Dirección: George Clooney Intérpretes: George Clooney, Renée Zellweger, John Krasinski , Jonathan Pryce, Stephen Root, Wayne Duvall y Keith Loneker Nacionalidad: EEUU. 2008 Duración: 114 minutos.

EL filme Ella es el partido presenta un caprichoso título que en nada respeta al original Leatherheads -referencia a los antiguos cascos de protección que llevaban los jugadores de fútbol americano en tiempos de la protohistoria-. Así, corre el serio peligro de ser enjuiciada por lo que parece y no por lo que es. Probablemente la culpa sea suya porque, ante todo, esta película pone de relieve la paradoja en la que se hunde el cine norteamericano de la contemporaneidad.

Dejemos a un lado el tema del glamour y el hecho de que a George Clooney la publicidad trate de convertirlo en una réplica entre Cary Grant y Sean Connery. Clooney es algo más: es un buen actor, un inteligente cineasta y un ciudadano que no duda en defender sus ideas políticas. Por eso, hablar de Clooney conlleva enfrentarse a los textos fílmicos del presente.

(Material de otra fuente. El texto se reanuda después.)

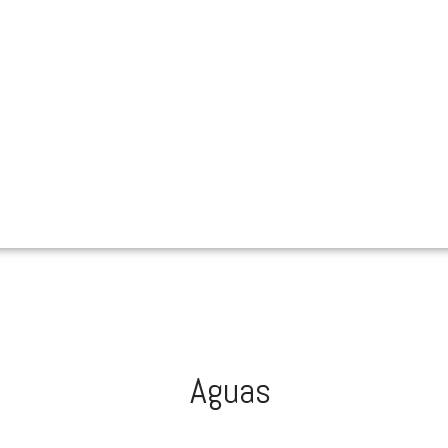
Aguas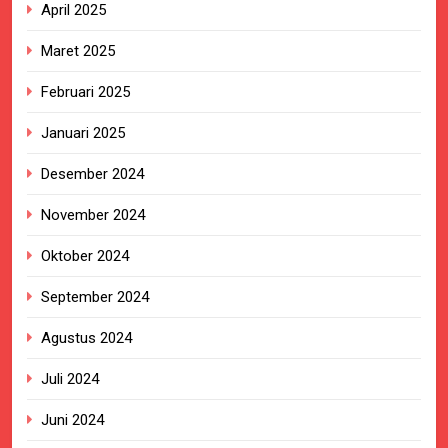
April 2025
Maret 2025
Februari 2025
Januari 2025
Desember 2024
November 2024
Oktober 2024
September 2024
Agustus 2024
Juli 2024
Juni 2024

Unos textos que, por lo que al cine estadounidense se refiere, ofrecen un hito vertebral cuando hace ahora veinte años, en Cannes, un chaval de veintipocos años llamado Soderbergh se hacía con la Palma de Oro con Sexo, mentiras y cintas de vídeo .

Clooney, como Brad Pitt, Matt Damon y otros muchos, milita en la pandilla de Ocean , él es Ocean, pero Soderbergh, al que en su comienzo se saludó como el Orson Welles de la posmodernidad, es la principal cabeza. De hecho, Leatherheads estuvo sobre su mesa hace años hasta que, el autor de obras tan radicales como Bubble , Traffic y Underneath , lo puso en manos de su amigo con quien además de Ocean’s ha hecho incursiones tan arriesgadas como el remake de Solaris de Tarkovski.

Tras Leatherheads se encuentran Preston Sturges, John Ford y Howard Hawks y, al fondo, aparece la sombra de Billy Wilder. Esto es indudable. Tanto que Clooney ironizaba sobre la débil línea que separa el homenaje del saqueo, la imitación de la recreación. Ahora bien, en Leatherheads también aparecen los mismos reflejos-delirios-estilemas de los hermanos Coen, otros que también militan en la misma liga. De hecho, por más que se invoquen a los clásicos de los años 30, 40 y aún 50; por más que la película se ambiente en los años 20, recree el tiempo de la ley seca y mezcle Liberty Valance con el sargento York, Clooney no logra evitar ese divorcio actual entre cine comercial y cine de autor. ¿Se puede arrasar en la taquilla con un filme inteligente como en la época clásica? Los autores reseñados lo hicieron en otro tiempo; el cine de la contemporaneidad no lo logra. Lo dijo hace años el propio Clooney, si nos arruinamos con Solaris , siempre podremos hacer más Ocean’s . La respuesta, inapelable. Ya van a por la cuarta entrega.

El tema es que en Leatherheads, Clooney se resiste a forjar una película plana. La diversión, el humor, la comedia y la caricatura están allí, pero para sostener una mirada agridulce y crítica no ya sobre el tiempo periclitado en el que se forjaban las leyendas, sino sobre este presente huérfano de creencias. Clooney, como Soderberg, hurga en los textos clásicos para encontrar salida al desbrujulamiento del cine actual. Ellos no son Tarantino; ellos no se conforman con elaborar secuencias brillantes. Necesitan esculpir una historia con alma. En Leatherheads no aparece. En Leatherheads acontece lo que se vislumbraba en El buen alemán . La certeza de saber que las historias del pasado no retornan. Ofrecer sarcasmo para ocultar la pérdida de la inocencia, no es resucitar nada. Como nada se mueve entre Clooney y Zellweger salvo la pluma del sombrero asexuado de ella. Sin tensión, todo parece pulcra parodia. Y esa parodia convierte en espejismo diálogos, personajes y situaciones nada insustanciales, aunque lo parezcan.